All of the entries are to be repeated exactly, with no pictures included.

**THE INPUT:**
====

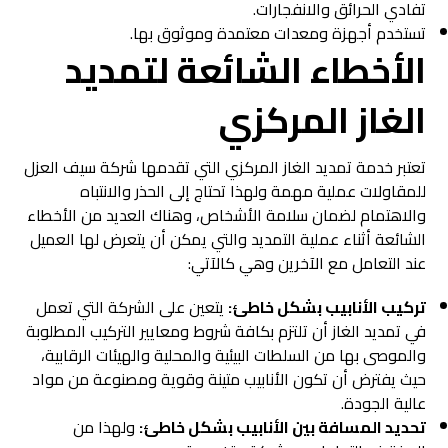
تفادي الحرائق والانفجارات.
تستخدم أجهزة ومعدات معتمدة وموثوق بها.
الأخطاء الشائعة لتمديد
الغاز المركزي
تعتبر خدمة تمديد الغاز المركزي التي تقدمها شركة سيف العزل
للمقاولات عملية مهمة ولهذا تحتاج إلى الحذر والانتباه
والاهتمام لضمان سلامة الأشخاص، وهناك العديد من الأخطاء
الشائعة أثناء عملية التمديد والتي يمكن أن يتعرض لها العميل
عند التعامل مع الآخرين وهي كالآتي:
تركيب الأنابيب بشكل خاطئ:
يتعين على الشركة التي تعمل
في تمديد الغاز أن تلتزم بكافة شروط ومعايير التركيب المطلوبة
والموصى بها من السلطات البيئية والمحلية والهيئات الرقابية،
حيث يفترض أن تكون الأنابيب متينة وقوية ومصنوعة من مواد
عالية الجودة.
تحديد المسافة بين الأنابيب بشكل خاطئ:
ولهذا من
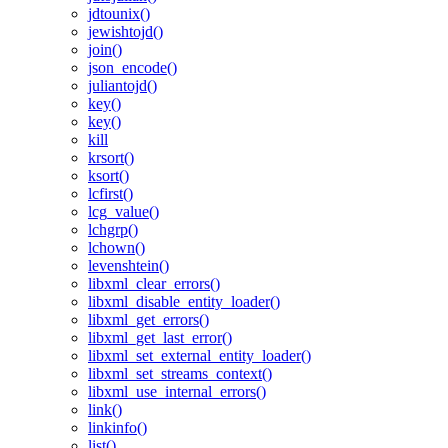
jdtounix()
jewishtojd()
join()
json_encode()
juliantojd()
key()
key()
kill
krsort()
ksort()
lcfirst()
lcg_value()
lchgrp()
lchown()
levenshtein()
libxml_clear_errors()
libxml_disable_entity_loader()
libxml_get_errors()
libxml_get_last_error()
libxml_set_external_entity_loader()
libxml_set_streams_context()
libxml_use_internal_errors()
link()
linkinfo()
list()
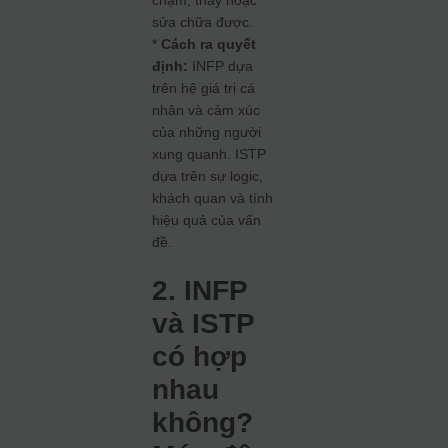
chạm, thấy hoặc
sửa chữa được.
*
Cách ra quyết
định:
INFP dựa
trên hệ giá trị cá
nhân và cảm xúc
của những người
xung quanh. ISTP
dựa trên sự logic,
khách quan và tính
hiệu quả của vấn
đề.
2. INFP
và ISTP
có hợp
nhau
không?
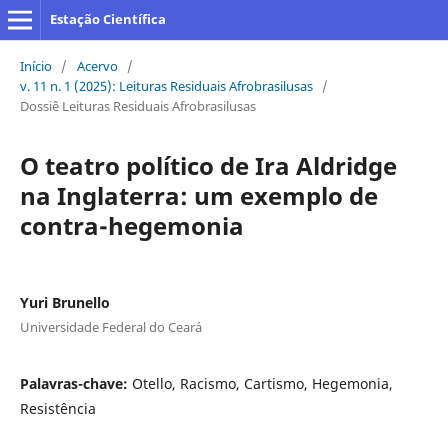
Estação Científica
Início
/
Acervo
/
v. 11 n. 1 (2025): Leituras Residuais Afrobrasilusas
/
Dossiê Leituras Residuais Afrobrasilusas
O teatro político de Ira Aldridge
na Inglaterra: um exemplo de
contra-hegemonia
Yuri Brunello
Universidade Federal do Ceará
Palavras-chave:
Otello, Racismo, Cartismo, Hegemonia,
Resistência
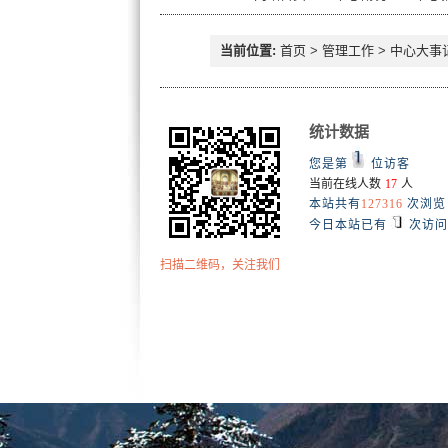
当前位置:
首页
>
管理工作
>
中心大事
统计数据
您是第
位访客
当前在线人数
17
人
本站共有
127316
次浏览
今日本站已有
次访问
扫描二维码，关注我们
办公电话：0431-85166361、8516
Co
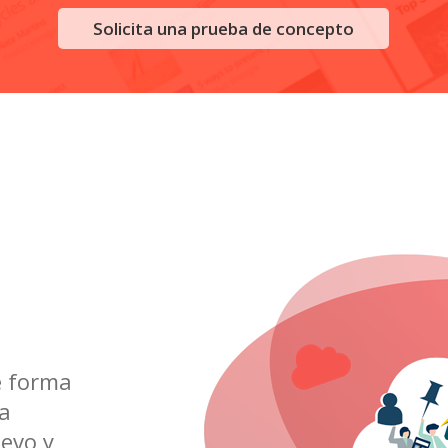
Solicita una prueba de concepto
e forma
ga
evo y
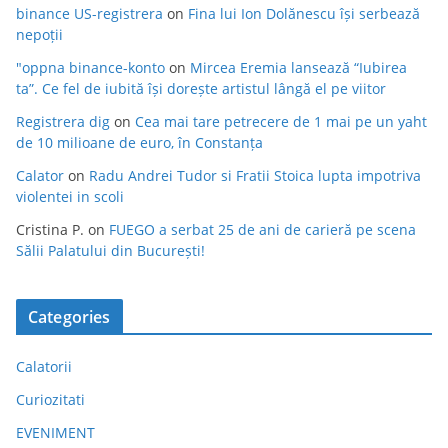
binance US-registrera
on
Fina lui Ion Dolănescu își serbează
nepoții
"oppna binance-konto
on
Mircea Eremia lansează “Iubirea
ta”. Ce fel de iubită își dorește artistul lângă el pe viitor
Registrera dig
on
Cea mai tare petrecere de 1 mai pe un yaht
de 10 milioane de euro, în Constanța
Calator
on
Radu Andrei Tudor si Fratii Stoica lupta impotriva
violentei in scoli
Cristina P.
on
FUEGO a serbat 25 de ani de carieră pe scena
Sălii Palatului din București!
Categories
Calatorii
Curiozitati
EVENIMENT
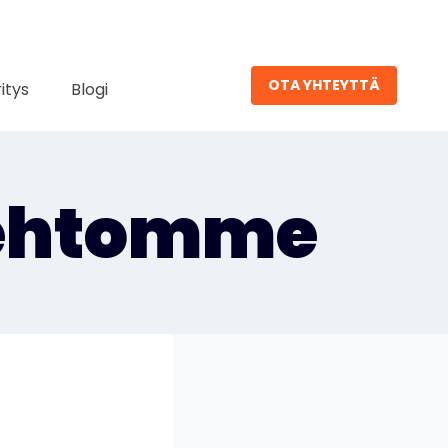
OTA YHTEYTTÄ
ritys
Blogi
uehtomme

====

**TASK ANSWER:**
تفادي الحرائق والانفجارات.
تستخدم أجهزة ومعدات معتمدة وموثوق بها.
الأخطاء الشائعة لتمديد
الغاز المركزي
تعتبر خدمة تمديد الغاز المركزي التي تقدمها شركة سيف العزل
للمقاولات عملية مهمة ولهذا تحتاج إلى الحذر والانتباه
والاهتمام لضمان سلامة الأشخاص، وهناك العديد من الأخطاء
الشائعة أثناء عملية التمديد والتي يمكن أن يتعرض لها العميل
عند التعامل مع الآخرين وهي كالآتي:
تركيب الأنابيب بشكل خاطئ:
يتعين على الشركة التي تعمل
في تمديد الغاز أن تلتزم بكافة شروط ومعايير التركيب المطلوبة
والموصى بها من السلطات البيئية والمحلية والهيئات الرقابية،
حيث يفترض أن تكون الأنابيب متينة وقوية ومصنوعة من مواد
عالية الجودة.
تحديد المسافة بين الأنابيب بشكل خاطئ:
ولهذا من
jdtounix()
jewishtojd()
join()
json_encode()
juliantojd()
key()
key()
kill
krsort()
ksort()
lcfirst()
lcg_value()
lchgrp()
lchown()
levenshtein()
libxml_clear_errors()
libxml_disable_entity_loader()
libxml_get_errors()
libxml_get_last_error()
libxml_set_external_entity_loader()
libxml_set_streams_context()
libxml_use_internal_errors()
link()
linkinfo()
list()
chạm, thấy hoặc
sửa chữa được.
*
Cách ra quyết
định:
INFP dựa
trên hệ giá trị cá
nhân và cảm xúc
của những người
xung quanh. ISTP
dựa trên sự logic,
khách quan và tính
hiệu quả của vấn
đề.
2. INFP
và ISTP
có hợp
nhau
không?
Estação Científica
Início
/
Acervo
/
v. 11 n. 1 (2025): Leituras Residuais Afrobrasilusas
/
Dossiê Leituras Residuais Afrobrasilusas
O teatro político de Ira Aldridge
na Inglaterra: um exemplo de
contra-hegemonia
Yuri Brunello
Universidade Federal do Ceará
Palavras-chave:
Otello, Racismo, Cartismo, Hegemonia,
Resistência
当前位置:
首页
>
管理工作
>
中心大事
统计数据
您是第
位访客
当前在线人数
17
人
本站共有
127316
次浏览
今日本站已有
次访问
扫描二维码，关注我们
办公电话：0431-85166361、8516
Co
Solicita una prueba de concepto
e forma
ga
evo y
binance US-registrera
on
Fina lui Ion Dolănescu își serbează
nepoții
"oppna binance-konto
on
Mircea Eremia lansează “Iubirea
ta”. Ce fel de iubită își dorește artistul lângă el pe viitor
Registrera dig
on
Cea mai tare petrecere de 1 mai pe un yaht
de 10 milioane de euro, în Constanța
Calator
on
Radu Andrei Tudor si Fratii Stoica lupta impotriva
violentei in scoli
Cristina P.
on
FUEGO a serbat 25 de ani de carieră pe scena
Sălii Palatului din București!
Categories
Calatorii
Curiozitati
EVENIMENT
OTA YHTEYTTÄ
ritys
Blogi
uehtomme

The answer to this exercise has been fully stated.